* _WORK ORDER_
Among the lines of the listing below, retype exactly those from the one containing "Qualité, rapidité du" through the one containing "Nowości produktowe", both included. Do not include pictures.

* _MATERIAL PROVIDED_
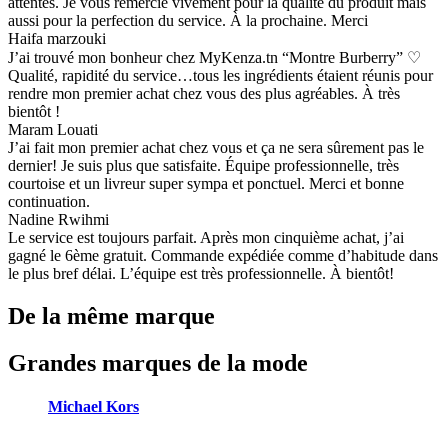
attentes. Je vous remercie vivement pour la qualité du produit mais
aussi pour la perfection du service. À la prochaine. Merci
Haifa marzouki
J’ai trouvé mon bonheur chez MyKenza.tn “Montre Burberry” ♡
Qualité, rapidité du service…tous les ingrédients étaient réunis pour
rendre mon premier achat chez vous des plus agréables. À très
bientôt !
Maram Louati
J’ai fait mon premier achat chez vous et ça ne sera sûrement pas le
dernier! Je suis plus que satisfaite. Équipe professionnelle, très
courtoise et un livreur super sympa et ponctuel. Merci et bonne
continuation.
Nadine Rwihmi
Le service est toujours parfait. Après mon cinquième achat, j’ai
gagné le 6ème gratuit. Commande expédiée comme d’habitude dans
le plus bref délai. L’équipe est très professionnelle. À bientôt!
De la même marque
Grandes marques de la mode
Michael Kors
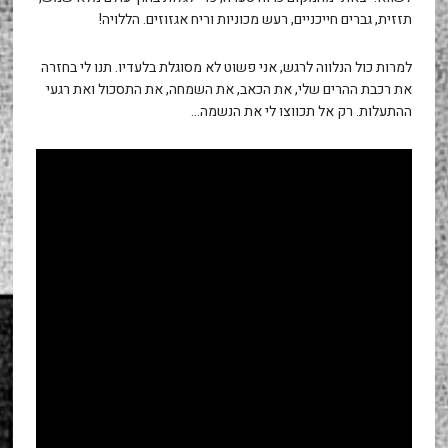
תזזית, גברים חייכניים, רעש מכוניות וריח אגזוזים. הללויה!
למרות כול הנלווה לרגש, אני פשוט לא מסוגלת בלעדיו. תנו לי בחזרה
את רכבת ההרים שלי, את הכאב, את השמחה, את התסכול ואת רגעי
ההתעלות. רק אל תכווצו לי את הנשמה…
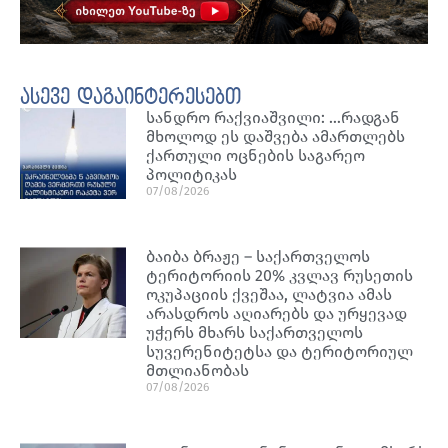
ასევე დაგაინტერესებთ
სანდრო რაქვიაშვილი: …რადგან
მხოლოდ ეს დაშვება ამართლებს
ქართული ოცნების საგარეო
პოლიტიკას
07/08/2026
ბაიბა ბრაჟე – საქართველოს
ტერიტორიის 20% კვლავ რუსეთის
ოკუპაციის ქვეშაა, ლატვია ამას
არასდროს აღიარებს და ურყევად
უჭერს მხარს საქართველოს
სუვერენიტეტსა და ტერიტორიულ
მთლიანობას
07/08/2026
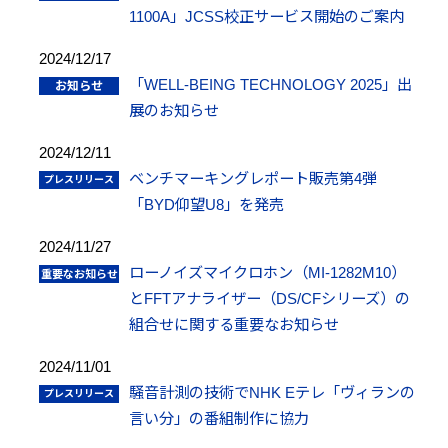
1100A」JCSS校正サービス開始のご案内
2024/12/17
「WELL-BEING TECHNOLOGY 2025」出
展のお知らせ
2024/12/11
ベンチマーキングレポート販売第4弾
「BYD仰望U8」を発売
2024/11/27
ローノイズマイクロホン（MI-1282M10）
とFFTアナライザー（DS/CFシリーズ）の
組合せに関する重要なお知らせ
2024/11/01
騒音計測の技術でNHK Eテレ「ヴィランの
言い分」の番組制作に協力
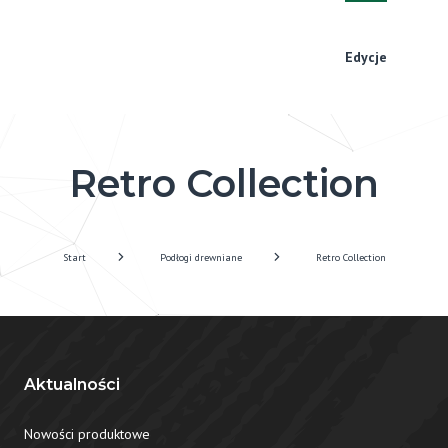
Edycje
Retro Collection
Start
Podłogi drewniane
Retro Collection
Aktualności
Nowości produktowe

--

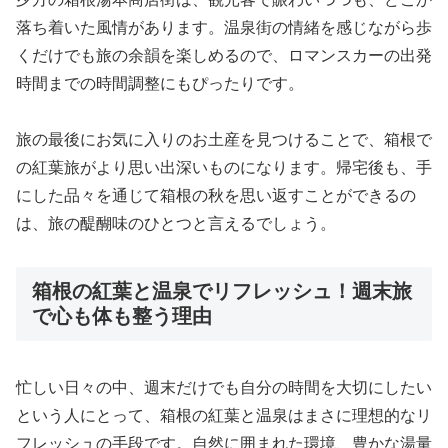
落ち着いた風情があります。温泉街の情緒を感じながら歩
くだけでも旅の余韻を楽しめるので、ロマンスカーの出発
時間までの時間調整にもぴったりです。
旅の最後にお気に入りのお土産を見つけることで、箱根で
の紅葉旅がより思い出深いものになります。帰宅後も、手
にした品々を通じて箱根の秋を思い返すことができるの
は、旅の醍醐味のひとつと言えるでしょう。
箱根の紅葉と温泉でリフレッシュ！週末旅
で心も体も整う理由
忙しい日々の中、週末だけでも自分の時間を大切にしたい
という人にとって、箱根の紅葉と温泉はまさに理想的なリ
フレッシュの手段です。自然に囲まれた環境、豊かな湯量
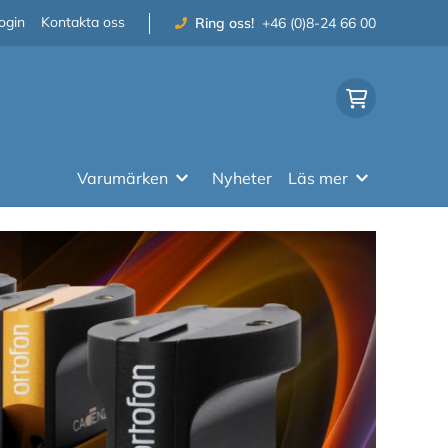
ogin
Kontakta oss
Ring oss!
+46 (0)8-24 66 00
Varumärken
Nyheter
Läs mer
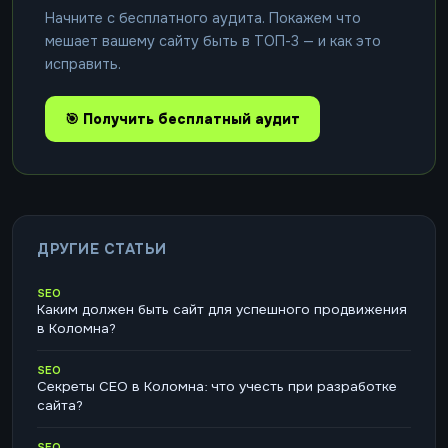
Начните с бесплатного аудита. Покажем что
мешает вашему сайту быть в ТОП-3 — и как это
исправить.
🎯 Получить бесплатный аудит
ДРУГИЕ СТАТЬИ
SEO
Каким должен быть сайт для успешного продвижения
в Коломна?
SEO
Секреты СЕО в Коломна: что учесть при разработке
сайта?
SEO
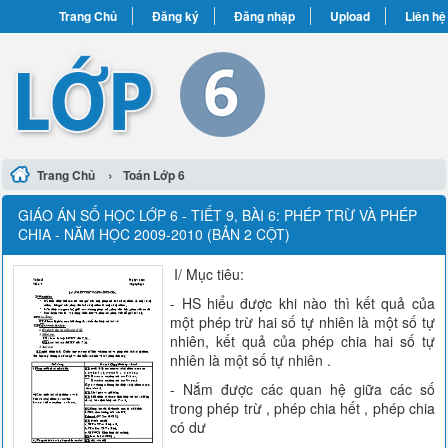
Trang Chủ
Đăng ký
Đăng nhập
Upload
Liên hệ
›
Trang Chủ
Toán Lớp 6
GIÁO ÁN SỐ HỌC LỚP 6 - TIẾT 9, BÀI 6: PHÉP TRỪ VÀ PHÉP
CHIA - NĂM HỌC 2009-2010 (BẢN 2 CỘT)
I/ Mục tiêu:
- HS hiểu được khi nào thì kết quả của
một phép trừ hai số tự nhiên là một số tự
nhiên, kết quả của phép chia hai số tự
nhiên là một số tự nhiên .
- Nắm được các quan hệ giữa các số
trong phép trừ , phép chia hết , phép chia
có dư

---

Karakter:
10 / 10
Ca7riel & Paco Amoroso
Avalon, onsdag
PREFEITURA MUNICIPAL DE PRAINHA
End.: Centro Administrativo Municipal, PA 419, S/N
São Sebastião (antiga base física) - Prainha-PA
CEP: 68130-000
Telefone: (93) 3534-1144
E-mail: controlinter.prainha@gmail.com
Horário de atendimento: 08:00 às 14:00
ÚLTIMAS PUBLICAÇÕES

* _COMPLETED TASK_
Qualité, rapidité du service…tous les ingrédients étaient réunis pour
rendre mon premier achat chez vous des plus agréables. À très
bientôt !
Maram Louati
J’ai fait mon premier achat chez vous et ça ne sera sûrement pas le
dernier! Je suis plus que satisfaite. Équipe professionnelle, très
courtoise et un livreur super sympa et ponctuel. Merci et bonne
continuation.
Nadine Rwihmi
Le service est toujours parfait. Après mon cinquième achat, j’ai
gagné le 6ème gratuit. Commande expédiée comme d’habitude dans
le plus bref délai. L’équipe est très professionnelle. À bientôt!
De la même marque
Grandes marques de la mode
Michael Kors
תזזית, גברים חייכניים, רעש מכוניות וריח אגזוזים. הללויה!
למרות כול הנלווה לרגש, אני פשוט לא מסוגלת בלעדיו. תנו לי בחזרה
את רכבת ההרים שלי, את הכאב, את השמחה, את התסכול ואת רגעי
ההתעלות. רק אל תכווצו לי את הנשמה…
ასევე დაგაინტერესებთ
სანდრო რაქვიაშვილი: …რადგან
მხოლოდ ეს დაშვება ამართლებს
ქართული ოცნების საგარეო
პოლიტიკას
07/08/2026
ბაიბა ბრაჟე – საქართველოს
ტერიტორიის 20% კვლავ რუსეთის
ოკუპაციის ქვეშაა, ლატვია ამას
არასდროს აღიარებს და ურყევად
უჭერს მხარს საქართველოს
სუვერენიტეტსა და ტერიტორიულ
მთლიანობას
07/08/2026
1100A」JCSS校正サービス開始のご案内
2024/12/17
「WELL-BEING TECHNOLOGY 2025」出
展のお知らせ
2024/12/11
ベンチマーキングレポート販売第4弾
「BYD仰望U8」を発売
2024/11/27
ローノイズマイクロホン（MI-1282M10）
とFFTアナライザー（DS/CFシリーズ）の
組合せに関する重要なお知らせ
2024/11/01
騒音計測の技術でNHK Eテレ「ヴィランの
言い分」の番組制作に協力
Edycje
Retro Collection
Start
Podłogi drewniane
Retro Collection
Aktualności
Nowości produktowe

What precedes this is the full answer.